Kenya looks to avoid negative effects of oil faced by many other States


LOKICHAR, TURKANA COUNTY-President Uhuru Kenyatta today said Kenya will effectively manage oil and other natural resources to avoid the negative effects that have confronted many other nations following new discoveries.

He said there was a danger of losing all the benefits that can come from Kenya’s new oil wealth in the absence of effective resource management.

“The negative competition for oil and other natural resources has seen peaceful countries go to war. It has seen brothers take up arms against each other as mothers bury their children with no hope for the future,” said the President when he addressed dignitaries, leaders and residents of Turkana County who gathered to witness him flagging off Kenya’s first petroleum exports.

President Kenyatta, who later addressed a public rally at Lokichar town, said Kenyans should draw lessons from other countries that failed to manage their resources and ended up with suffering, hungry and poor citizenry.

“I pray that we will not be visited with the same curse. I also pray that we will view the discovery of oil and gas as a blessing that we will manage effectively and efficiently for the benefit of future generations,” said the President.

Kenya started its journey into becoming an oil exporting country by laying down legislation to guide the sharing of revenue from petroleum resources.

The Petroleum (Exploration and Production) Bill sets the foundation for a revenue sharing formula between the national and county governments and the people.

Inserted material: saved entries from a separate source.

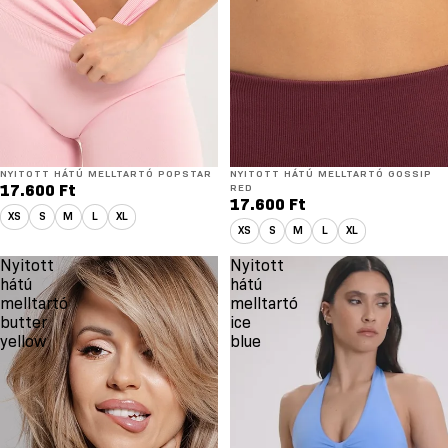
NYITOTT HÁTÚ MELLTARTÓ POPSTAR
NYITOTT HÁTÚ MELLTARTÓ GOSSIP
17.600 Ft
RED
17.600 Ft
XS
S
M
L
XL
XS
S
M
L
XL
Nyitott
Nyitott
hátú
hátú
melltartó
melltartó
butter
ice
yellow
blue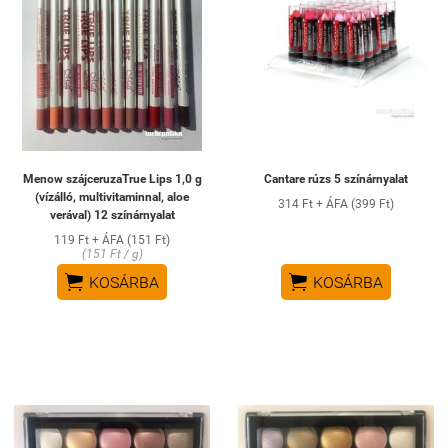
Menow szájceruzaTrue Lips 1,0 g
Cantare rúzs 5 színárnyalat
(vízálló, multivitaminnal, aloe
314 Ft + ÁFA (399 Ft)
verával) 12 színárnyalat
119 Ft + ÁFA (151 Ft)
(151 Ft / g)


KOSÁRBA
KOSÁRBA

Under the Bill, 75 percent of the revenue from the production and export of oil will go to all the Kenyan people through the national government. 20 percent will go to the county government of Turkana while 5 percent is reserved for the local community.

“Every Kenyan therefore has a stake in the development of the oil and gas sector and most importantly in the safeguarding of its resources,” said the President.

The law got endorsement recently after consultations between President Kenyatta and the leadership of Turkana County headed by Governor Joseph Nanok.

The President reiterated his call for amicable resolutions to any issues relating to resources.

“I call upon our leaders to ensure peace and stability in the region, and to ensure that any disagreements that might arise from this resource are resolved in an amicable and sustainable manner,” said the President.

Deputy President William Ruto said the Government has completed the construction of a technical and vocational training centre in Turkana East where youth will be trained in technology for petroleum industry.

“The construction is complete and equipment worth more than Sh50 million will be delivered within the next few weeks,” he said.

The DP urged the local residents to take advantage of the new institution so that local youth can easily gain employment with the petroleum companies.

The drilling of the oil is being undertaken by Tullow Oil in partnership with Africa Oil and Total.

The Chief Executive Officer of Tullow Oil, Paul McDade, who spoke at Ngamia 8 Oil Field where the President flagged off the first consignment, said it was a momentous occasion for Kenya as it joins the league of petroleum producing countries.

“This is a Wonderfull day for Kenyans and I hope to come back here when the President again opens the valve for exports through the pipeline,” said McDade.

A pipeline from Lamu to Lokichar will be constructed to coincide with the the full development of the oil fields. Before the completion of the pipeline, oil consignments will be transported by trucks to Mombasa for onward shipment.

Other leaders who spoke at the events included Petroleum and Mining Cabinet Secretary John Munyes, Governors Josphat Nanok (Turkana), John Lonyangapuo (West Pokot) and area MPs including Turkana Senator Malachy Ekal, Turkana East MP, Mohamed Ali Lokiru, and Turkana South MP James Lomenen.

The two governors said they are leading efforts to bring lasting peace in their counties.